Onde o governo Alckmin errou, para a situação chegar a esse ponto?
O governo de Geraldo Alckmin não errou. Construiu uma grande Polícia Militar e mais mais da metade de um grupo de 147 penitenciárias.
Mas quando o Nagashi Furukawa saiu da Secretaria da Administração Penitenciária, o senhor sinalizou que talvez ele tenha conversado demais com os presos.
Eu diria apenas que o atual secretário, Ferreira Pinto, está aplicando a Lei de Execuções Penais. Está fazendo o exercício da administração dentro da lei, mas sem concessões.
Nesta crise houve conversas entre o governo e líderes do PCC?
Fiquei chateado porque disseram da outra vez que fomos negociar com o Marcola. O Marcola foi honesto neste depoimento de agora.

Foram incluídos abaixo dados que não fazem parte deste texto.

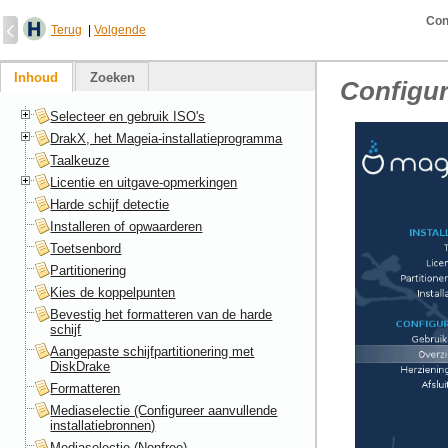
Con
Terug
|
Volgende
Inhoud
Zoeken
Configur
Selecteer en gebruik ISO's
DrakX, het Mageia-installatieprogramma
Taalkeuze
Licentie en uitgave-opmerkingen
Harde schijf detectie
Installeren of opwaarderen
Toetsenbord
Partitionering
Kies de koppelpunten
Bevestig het formatteren van de harde
schijf
Aangepaste schijfpartitionering met
DiskDrake
Formatteren
Mediaselectie (Configureer aanvullende
installatiebronnen)
Mediaselectie (Nonfree)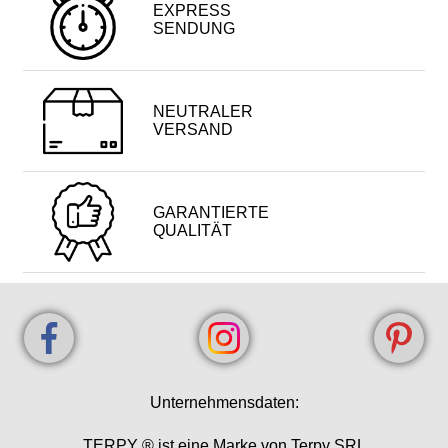
EXPRESS
SENDUNG
NEUTRALER
VERSAND
GARANTIERTE
QUALITÄT
Unternehmensdaten:
TERPY ® ist eine Marke von Terpy SRL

Falou a verdade. Disse que uma advogada pediu para vê-lo, achamos que ela deveria ir. Foram junto um delegado, um coronel e uma procuradora. Infelizmente os advogados estão desmoralizados neste momento e nenhum apareceu pedindo pra ir.
Candidatos ao governo do Estado e à Presidência estão pedindo a cabeça do secretário de Segurança Pública, Saulo de Castro Abreu Filho. O senhor vai dar?
Quando eles forem presidentes ou governadores indicarão o secretário que acharem oportuno. Mas agora é a minha vez de indicar e de manter.
As conversas partidárias em meio à crise estão pegando fogo. O senador Jorge Bornhausen (SC), presidente do PFL, até diz que há um elo entre o PT e PCC. O que é isso?
Eu não saberia dizer se há esse elo. Mas identifico em algumas atitudes do PCC a presença de muitos Brunos Maranhões. Vejo semelhanças entre presos que quebram e matam e pessoas capazes de invadir um lugar sagrado como a Câmara. Mas no debate político-partidário acho que essa crise prejudica mais Lula do que Alckmin. São Paulo está agindo com o rigor de sempre, mas o uso político de tudo é do presidente. E o eleitor é reflexivo, ele sabe identificar essas atitudes.
O senhor ainda está contando as horas para deixar o governo?
Contar as horas é muito difícil... Mas agora descobri uma coisa na minha agenda, para a qual nunca dava bola antes. Olha aqui, embaixo da data tem a informação de quantos dias faltam para terminar o ano. Hoje, quinta-feira, faltam 171 dias! Amanhã, sexta, serão 170. Graaaaças a Deus!